--- Input material Enclosed Below ---
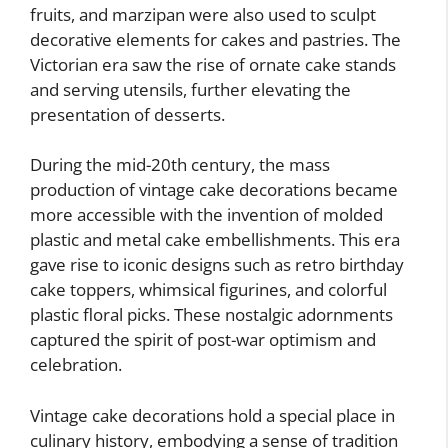
fruits, and marzipan were also used to sculpt
decorative elements for cakes and pastries. The
Victorian era saw the rise of ornate cake stands
and serving utensils, further elevating the
presentation of desserts.
During the mid-20th century, the mass
production of vintage cake decorations became
more accessible with the invention of molded
plastic and metal cake embellishments. This era
gave rise to iconic designs such as retro birthday
cake toppers, whimsical figurines, and colorful
plastic floral picks. These nostalgic adornments
captured the spirit of post-war optimism and
celebration.
Vintage cake decorations hold a special place in
culinary history, embodying a sense of tradition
--- End of Enclosed Input material ---
*What to produce:* Apply a filter for "rise" to the data above, then copy each line that matches.

*Exercise response:*
Victorian era saw the rise of ornate cake stands
gave rise to iconic designs such as retro birthday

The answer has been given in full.